Datenrettung mit allen Mitteln

Mittlerweile sind die Blätter an den Bäumen farbig geworden, doch die News-Sektion auf der Website meineimpfungen.ch sieht seit dem 15. Mai 2023 unverändert aus. Auf der Homepage steht sogar: "Wir suchen aktuell nach Möglichkeiten Ihnen Ihre Daten zurückzugeben." Dies notabene, ohne dass wirklich jemand je darum gebeten hätte.
Obwohl bis dato keine Lösungen vorzeigbar sind, sind weitere Kosten hinzugekommen, wie Rechtsanwalt Martin Steiger auf seinem Blog 'steigerlegal.ch' aufzeigt. Er beruft sich dabei auf Dokumente, die er mit Verweis auf das Öffentlichkeitsgesetz beim Bundesamt für Gesundheit angefordert hatte.

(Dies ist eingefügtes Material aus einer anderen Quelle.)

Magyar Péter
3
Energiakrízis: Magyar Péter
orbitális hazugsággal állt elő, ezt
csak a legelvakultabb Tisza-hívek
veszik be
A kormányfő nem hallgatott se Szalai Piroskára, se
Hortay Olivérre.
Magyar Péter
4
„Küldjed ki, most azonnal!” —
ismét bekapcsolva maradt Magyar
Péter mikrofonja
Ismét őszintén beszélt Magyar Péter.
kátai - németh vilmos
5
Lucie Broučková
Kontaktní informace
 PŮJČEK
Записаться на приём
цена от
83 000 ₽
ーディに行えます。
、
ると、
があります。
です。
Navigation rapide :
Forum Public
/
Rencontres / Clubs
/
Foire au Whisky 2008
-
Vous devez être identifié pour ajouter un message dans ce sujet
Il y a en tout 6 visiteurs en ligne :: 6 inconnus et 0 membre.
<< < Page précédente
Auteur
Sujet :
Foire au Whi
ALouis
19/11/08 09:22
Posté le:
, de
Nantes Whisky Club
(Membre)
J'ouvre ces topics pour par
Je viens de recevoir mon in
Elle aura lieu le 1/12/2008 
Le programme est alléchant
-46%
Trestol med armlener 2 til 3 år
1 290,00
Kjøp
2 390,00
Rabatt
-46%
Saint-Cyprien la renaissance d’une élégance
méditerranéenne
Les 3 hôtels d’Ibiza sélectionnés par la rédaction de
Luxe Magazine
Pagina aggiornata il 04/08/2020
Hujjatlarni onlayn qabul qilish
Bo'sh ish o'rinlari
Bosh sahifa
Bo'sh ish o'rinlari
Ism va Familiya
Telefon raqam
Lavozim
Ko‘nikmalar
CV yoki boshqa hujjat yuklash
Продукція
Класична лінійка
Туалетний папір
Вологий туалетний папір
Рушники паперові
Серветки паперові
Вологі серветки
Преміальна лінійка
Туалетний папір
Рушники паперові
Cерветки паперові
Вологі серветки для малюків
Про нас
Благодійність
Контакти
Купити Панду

Kosten von 693'400 Franken

Sie zeigen Offerten der Schweizer Unternehmen Bkosoft und Powerod IT für die Datenrettung beziehungsweise den operativen Betrieb der neuen, derzeit noch geplanten Plattform.
Laut 'steigerlegal.ch' betragen die Kosten für das Hauptprojekt 391'000 Franken, also ungefähr so viel, wie vom Kanton Aargau im Sommer proklamiert. Darüber hinaus seien "für das Vorprojekt im Kanton Aargau direkte Kosten von 302'400 Franken vorgesehen", davon hätte das BAG 150'000 Franken übernommen. "Die restlichen Kosten sollte der Kanton Aargau direkt und indirekt tragen", so das Anwaltsblog.